= Nina Barough =

British charity founder

Nina Barough CBE is the Founder and Chief Executive of the grant-making breast cancer charity Walk the Walk.

== History ==
In 1996, Barough was working as a stylist when she had a dream that she was power walking the New York City Marathon in a bra to raise money for breast cancer causes. At the time she had never been involved in charity fundraising and had no connection to breast cancer and although she enjoyed walking she had never power walked before. However, she decided to act on the dream and, with a team of friends she walked the marathon that year raising £25,000 for Breakthrough Breast Cancer.

Two months later Barough found a lump in her breast while on a work trip to the United States and was diagnosed with cancer herself. She gave up her business in order to focus on treatment, undergoing a mastectomy, breast reconstruction, radiotherapy and injections of Zoladex. With the blessing of her surgeon she delayed surgery to take part in the London Marathon.
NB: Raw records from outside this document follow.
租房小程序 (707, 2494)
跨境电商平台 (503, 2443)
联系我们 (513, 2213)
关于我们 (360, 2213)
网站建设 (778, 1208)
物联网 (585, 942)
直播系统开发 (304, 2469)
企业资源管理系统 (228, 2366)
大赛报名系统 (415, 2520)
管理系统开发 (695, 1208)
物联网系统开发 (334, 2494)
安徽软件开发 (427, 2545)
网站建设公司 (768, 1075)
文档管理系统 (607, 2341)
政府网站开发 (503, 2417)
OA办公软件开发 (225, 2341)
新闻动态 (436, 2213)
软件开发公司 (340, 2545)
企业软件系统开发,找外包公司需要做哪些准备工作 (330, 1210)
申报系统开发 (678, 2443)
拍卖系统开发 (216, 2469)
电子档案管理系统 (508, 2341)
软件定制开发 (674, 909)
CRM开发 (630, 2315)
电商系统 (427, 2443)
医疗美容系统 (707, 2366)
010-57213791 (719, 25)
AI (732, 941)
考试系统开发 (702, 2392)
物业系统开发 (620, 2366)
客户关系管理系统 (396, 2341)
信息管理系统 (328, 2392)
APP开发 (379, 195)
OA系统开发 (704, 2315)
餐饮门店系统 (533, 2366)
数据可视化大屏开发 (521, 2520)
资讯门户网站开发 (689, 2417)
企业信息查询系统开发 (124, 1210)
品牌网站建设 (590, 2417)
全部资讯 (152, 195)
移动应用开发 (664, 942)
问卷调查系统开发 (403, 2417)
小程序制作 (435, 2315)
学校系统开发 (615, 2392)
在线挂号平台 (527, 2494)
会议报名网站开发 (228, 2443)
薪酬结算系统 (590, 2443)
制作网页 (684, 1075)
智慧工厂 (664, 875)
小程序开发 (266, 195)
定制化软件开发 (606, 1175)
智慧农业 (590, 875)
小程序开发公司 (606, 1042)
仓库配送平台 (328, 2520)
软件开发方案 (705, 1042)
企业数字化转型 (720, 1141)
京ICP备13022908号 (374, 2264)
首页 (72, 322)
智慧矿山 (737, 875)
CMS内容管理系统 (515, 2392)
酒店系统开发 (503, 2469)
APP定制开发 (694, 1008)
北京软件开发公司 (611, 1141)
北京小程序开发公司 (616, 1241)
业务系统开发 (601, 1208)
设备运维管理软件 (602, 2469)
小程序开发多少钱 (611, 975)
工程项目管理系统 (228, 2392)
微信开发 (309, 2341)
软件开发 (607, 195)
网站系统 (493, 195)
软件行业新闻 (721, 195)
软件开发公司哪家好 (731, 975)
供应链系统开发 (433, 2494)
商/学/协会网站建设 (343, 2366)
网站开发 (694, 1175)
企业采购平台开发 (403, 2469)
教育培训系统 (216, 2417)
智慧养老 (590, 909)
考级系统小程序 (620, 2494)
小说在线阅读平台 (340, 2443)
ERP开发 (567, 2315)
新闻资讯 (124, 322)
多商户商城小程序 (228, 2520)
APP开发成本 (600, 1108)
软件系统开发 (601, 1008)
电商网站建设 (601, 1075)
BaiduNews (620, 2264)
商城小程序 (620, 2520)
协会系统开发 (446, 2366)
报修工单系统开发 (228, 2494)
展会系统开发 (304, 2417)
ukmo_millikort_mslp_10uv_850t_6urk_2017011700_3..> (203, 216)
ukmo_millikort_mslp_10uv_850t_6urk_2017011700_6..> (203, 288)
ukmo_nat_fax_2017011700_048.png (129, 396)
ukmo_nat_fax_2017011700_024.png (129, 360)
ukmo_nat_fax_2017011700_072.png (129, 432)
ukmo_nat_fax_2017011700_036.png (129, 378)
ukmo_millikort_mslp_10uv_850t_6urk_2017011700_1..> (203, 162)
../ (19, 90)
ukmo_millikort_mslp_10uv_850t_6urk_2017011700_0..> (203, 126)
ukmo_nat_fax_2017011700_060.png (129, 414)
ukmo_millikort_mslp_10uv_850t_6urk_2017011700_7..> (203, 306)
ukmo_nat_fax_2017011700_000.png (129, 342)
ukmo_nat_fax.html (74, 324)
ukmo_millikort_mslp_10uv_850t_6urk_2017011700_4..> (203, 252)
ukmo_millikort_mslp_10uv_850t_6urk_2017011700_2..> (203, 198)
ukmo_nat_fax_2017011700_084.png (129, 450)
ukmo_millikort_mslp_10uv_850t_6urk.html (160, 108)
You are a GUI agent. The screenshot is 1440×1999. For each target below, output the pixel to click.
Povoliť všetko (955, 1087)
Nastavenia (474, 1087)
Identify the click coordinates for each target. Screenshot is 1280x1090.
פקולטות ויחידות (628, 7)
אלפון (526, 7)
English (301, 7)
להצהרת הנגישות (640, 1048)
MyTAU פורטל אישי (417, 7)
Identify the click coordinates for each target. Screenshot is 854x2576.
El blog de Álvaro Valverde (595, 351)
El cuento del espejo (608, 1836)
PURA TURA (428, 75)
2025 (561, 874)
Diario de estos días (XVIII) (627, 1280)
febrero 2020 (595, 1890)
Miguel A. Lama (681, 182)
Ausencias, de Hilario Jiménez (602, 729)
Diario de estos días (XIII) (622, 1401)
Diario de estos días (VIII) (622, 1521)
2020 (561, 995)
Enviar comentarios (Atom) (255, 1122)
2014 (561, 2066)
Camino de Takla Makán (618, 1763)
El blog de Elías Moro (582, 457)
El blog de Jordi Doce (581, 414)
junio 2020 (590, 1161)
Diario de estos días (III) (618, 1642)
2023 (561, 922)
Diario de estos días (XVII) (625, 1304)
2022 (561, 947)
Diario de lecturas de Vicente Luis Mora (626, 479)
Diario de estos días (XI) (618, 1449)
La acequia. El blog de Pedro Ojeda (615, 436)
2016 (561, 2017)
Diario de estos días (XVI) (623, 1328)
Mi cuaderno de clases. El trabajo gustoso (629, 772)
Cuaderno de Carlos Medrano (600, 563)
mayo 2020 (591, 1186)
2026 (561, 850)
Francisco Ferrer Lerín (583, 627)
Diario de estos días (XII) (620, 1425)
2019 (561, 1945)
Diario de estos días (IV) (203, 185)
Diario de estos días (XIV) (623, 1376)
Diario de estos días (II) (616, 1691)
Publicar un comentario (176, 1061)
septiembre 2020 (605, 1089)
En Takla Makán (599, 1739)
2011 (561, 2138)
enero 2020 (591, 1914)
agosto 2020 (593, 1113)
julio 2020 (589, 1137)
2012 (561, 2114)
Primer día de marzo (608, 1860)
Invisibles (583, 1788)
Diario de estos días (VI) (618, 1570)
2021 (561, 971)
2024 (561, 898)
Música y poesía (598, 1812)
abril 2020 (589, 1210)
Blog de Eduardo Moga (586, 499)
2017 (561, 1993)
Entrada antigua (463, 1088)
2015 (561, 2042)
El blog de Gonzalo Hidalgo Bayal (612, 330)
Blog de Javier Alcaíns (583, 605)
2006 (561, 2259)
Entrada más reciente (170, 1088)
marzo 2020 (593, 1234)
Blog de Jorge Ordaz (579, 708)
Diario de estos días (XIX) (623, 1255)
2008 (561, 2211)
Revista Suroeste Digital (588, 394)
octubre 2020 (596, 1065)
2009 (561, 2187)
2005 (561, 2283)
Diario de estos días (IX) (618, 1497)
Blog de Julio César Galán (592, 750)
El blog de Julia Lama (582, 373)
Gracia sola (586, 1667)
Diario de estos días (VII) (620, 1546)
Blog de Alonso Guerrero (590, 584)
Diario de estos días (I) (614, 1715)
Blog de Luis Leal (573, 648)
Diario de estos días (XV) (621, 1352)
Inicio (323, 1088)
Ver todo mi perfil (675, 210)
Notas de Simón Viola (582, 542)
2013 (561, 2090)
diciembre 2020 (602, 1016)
But in 1998, when a larger group wanted to join her, there were not enough places available so she decided to organise her own event the night before the official London Marathon finishing in Trafalgar Square just before the official marathon started. This evolved into The MoonWalk London, a mass fundraising event which takes place in London every spring.

Since the first walk in 1996, over 370,000 women, men and children have taken part, raising over £131 million for research into breast cancer and to improve the lives of people living with cancer. MoonWalks take place in London, Edinburgh and Iceland. MoonWalkers take part in city marathons including London, Paris, Berlin, Dublin and New York and other fundraising events include an Arctic Challenge back country skiing challenge in Swedish Lapland.

During this time Barough gained expertise in power walking which led to the publication of her book, Walking for Fitness. She makes regular appearances in the media offering fitness advice and championing walking as a low impact way of achieving fitness without risking injury.

Barough continues as Chief Executive of Walk the Walk at its headquarters in Woking, Surrey and is Event Director for all The MoonWalks.

== Honours and awards ==
2004 – The Royal Marsden hospital opened the Nina Barough Pathology Laboratory

2007 - Barough was awarded a CBE for Services to Healthcare.

2007 - Penny Brohn UK named its new residential centre in Bristol after Nina

2008 - Barough received a Pride of Britain award for Fundraiser of the Year, and a Good Housekeeping Woman of the Year Outstanding Achievement Award

2009 - Celebrity Cruises named Barough godmother of ship Equinox

2016 - Received an honorary doctorate from Edinburgh Napier University

2017 - The new Maggie’s Cancer Centre in Forth Valley, for which Walk the Walk is the Principal Funder, was named the Nina Barough Building

== Personal life ==
Barough is married and the couple live in Berkshire with their young daughter.